Que merda... apertei os olhos, percebendo que ela estava procurando briga.
— Por todas as vezes que você me beijou sem permissão, eu vou cobrar tudo hoje! — ela asseverou, e a encarei como se fosse uma criança querendo me atacar. Bom... era esse o comportamento que eu esperava. Nada menos de alguém que quebrou o braço de alguém em mil pedaços apenas com um golpe. Mas também existiam coisas que ela não sabia sobre mim. Eu não sou um homem indefeso.
A jarra voou em minha direção quando eu me afastei.
— Não sabia que você era tão animada pela manhã.
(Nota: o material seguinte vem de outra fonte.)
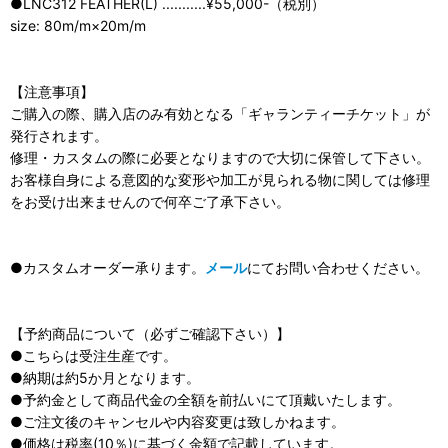
●LNC312 FEATHER(L) ...........¥55,000-（税別）
size: 80m/m×20m/m
【注意事項】
ご購入の際、購入店のみ有効となる「ギャランティーチケット」が
発行されます。
修理・カスタムの際に必要となりますので大切に保管して下さい。
お客様自身による意図的な変形や加工が見られる物に関しては修理
をお受け出来ませんので何卒ご了承下さい。
●カスタムオーダー承ります。
メール
にてお問い合わせください。
【予約商品について（必ずご確認下さい）】
●こちらは受注生産です。
●納期は約5か月となります。
●予約金として商品代金の全額を前払いにて頂戴いたします。
●ご注文後のキャンセルや内容変更は致しかねます。
●価格は税率(10％)に基づく金額で記載しています。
Talvez eu devesse sonambular quando fosse de manhã, assim teríamos nos divertido mais. O que acha? — perguntei com o tom sério, mas contendo o riso.
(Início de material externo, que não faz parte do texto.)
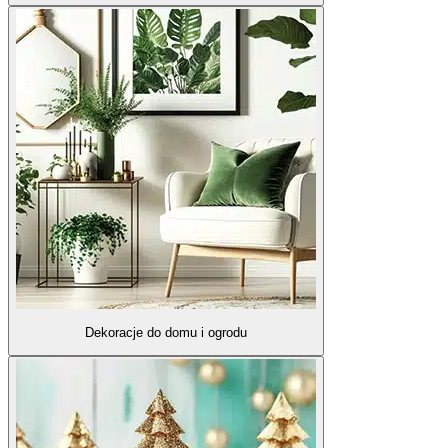
Dekoracje do domu i ogrodu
— Está zombando de mim? — ela gritou, irritada. Não sei quantas voadoras ela tentou me dar e quantas coisas já caíram. Sei que os três imprestáveis estão ouvindo tudo, mas não estou nem aí.
Eu já estava cansado dessa luta, então, quando ela pulou na cama e voou em minha direção, apenas a segurei com força em meus braços, como se fosse esmagá-la. Ela estava mesmo levando essa briga a sério, mas eu ainda sou muito maior que ela.
— Sabe o que está fazendo? — perguntei, a jogando sobre a cama com meu corpo por cima, a imobilizando de forma proposital, prendendo as mãos dela sem que ela conseguisse fazer qualquer coisa. Só não garanto que eu não conseguiria.
— Tentando me vingar, então fique parado.
— Não... fique parada você. Está me deixando curioso... — esbafori, sem fôlego. Eu estava mesmo abraçando ela, contra a minha cama, com meu corpo sobre o dela?
— O que está tentando fazer?
— Na verdade estava pensando no que queria fazer, mas no momento só quero que você fique quieta. — sussurrei em seu ouvido, deixando meu peso sobre o corpo dela, minha respiração quente em seu pescoço. Sinceramente... só queria abraçá-la naquele momento. — Obrigado... — sussurrei, enquanto sentia ela quieta demais. Então, de repente, sinto a mão dela suavemente em meu couro cabeludo, finalmente correspondendo ao meu toque.